### Dataset excerpts
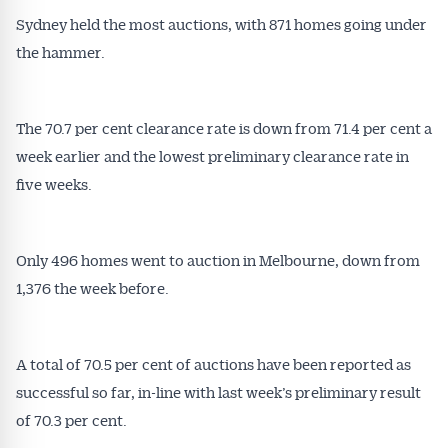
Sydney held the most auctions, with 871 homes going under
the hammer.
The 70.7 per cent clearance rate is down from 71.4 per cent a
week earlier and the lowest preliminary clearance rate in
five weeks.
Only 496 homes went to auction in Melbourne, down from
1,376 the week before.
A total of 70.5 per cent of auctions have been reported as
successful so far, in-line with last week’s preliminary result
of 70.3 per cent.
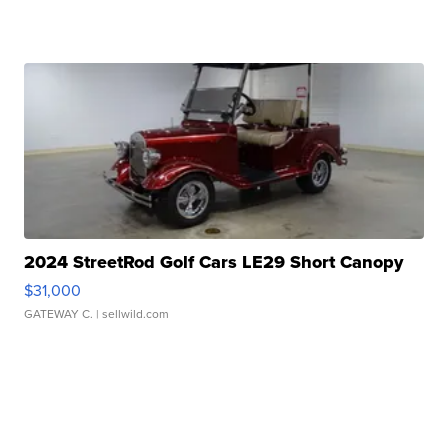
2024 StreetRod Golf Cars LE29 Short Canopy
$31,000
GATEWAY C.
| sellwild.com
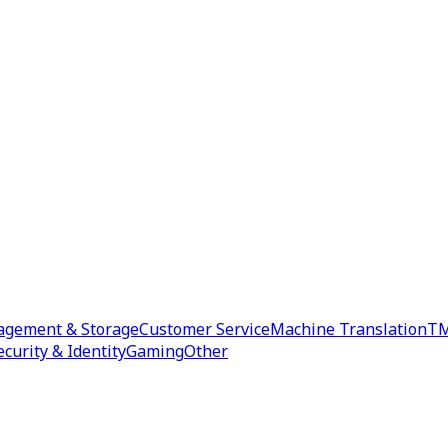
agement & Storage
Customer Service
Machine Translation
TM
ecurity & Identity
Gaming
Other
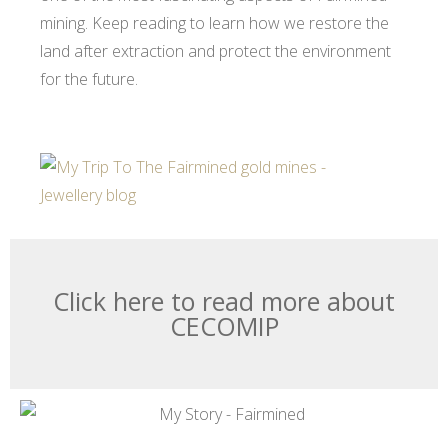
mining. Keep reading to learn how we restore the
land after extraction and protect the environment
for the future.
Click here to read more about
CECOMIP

### What this task involves
Make an exact copy of the records, pictures excluded.

### Completed exercise
Sydney held the most auctions, with 871 homes going under
the hammer.
The 70.7 per cent clearance rate is down from 71.4 per cent a
week earlier and the lowest preliminary clearance rate in
five weeks.
Only 496 homes went to auction in Melbourne, down from
1,376 the week before.
A total of 70.5 per cent of auctions have been reported as
successful so far, in-line with last week’s preliminary result
of 70.3 per cent.
2024 StreetRod Golf Cars LE29 Short Canopy
$31,000
GATEWAY C.
| sellwild.com
agement & Storage
Customer Service
Machine Translation
TM
ecurity & Identity
Gaming
Other
mining. Keep reading to learn how we restore the
land after extraction and protect the environment
for the future.
Click here to read more about
CECOMIP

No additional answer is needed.